** Task to carry out **
Your answer must be every line of the data below that holds the string "publications", copied exactly.

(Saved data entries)
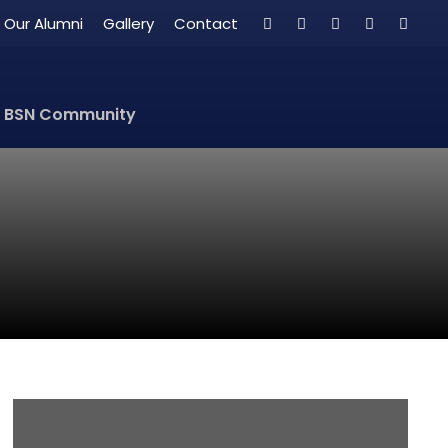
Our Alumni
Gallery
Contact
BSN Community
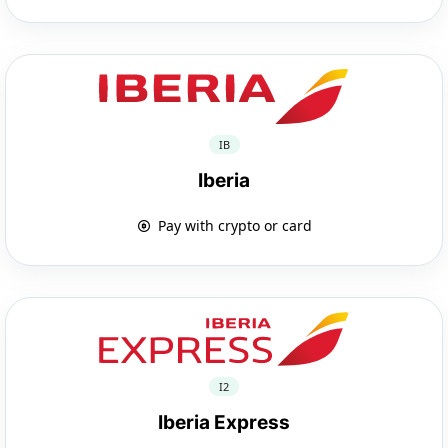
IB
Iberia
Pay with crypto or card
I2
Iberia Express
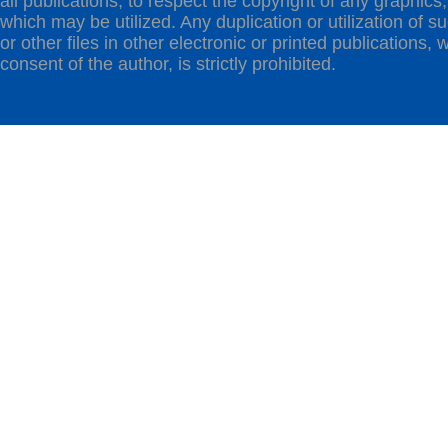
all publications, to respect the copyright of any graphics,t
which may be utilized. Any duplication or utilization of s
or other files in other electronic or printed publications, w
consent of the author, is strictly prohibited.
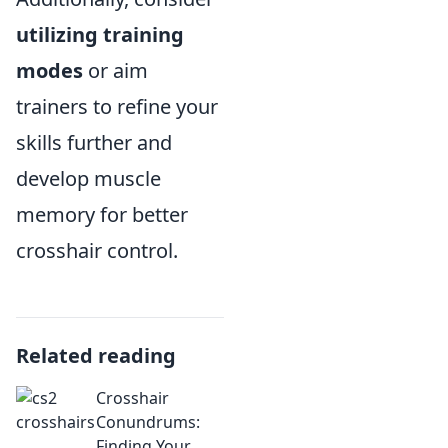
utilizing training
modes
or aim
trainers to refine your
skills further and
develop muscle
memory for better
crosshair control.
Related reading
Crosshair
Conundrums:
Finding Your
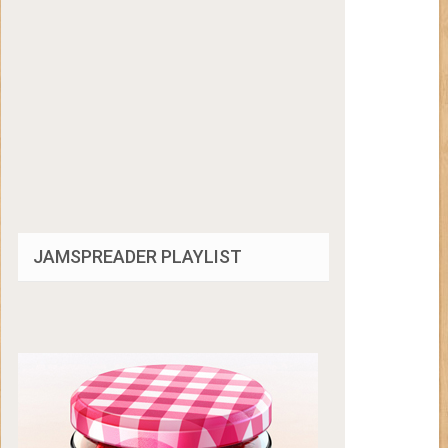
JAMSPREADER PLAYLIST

** Solution to this problem **
all publications, to respect the copyright of any graphics,t
or other files in other electronic or printed publications, w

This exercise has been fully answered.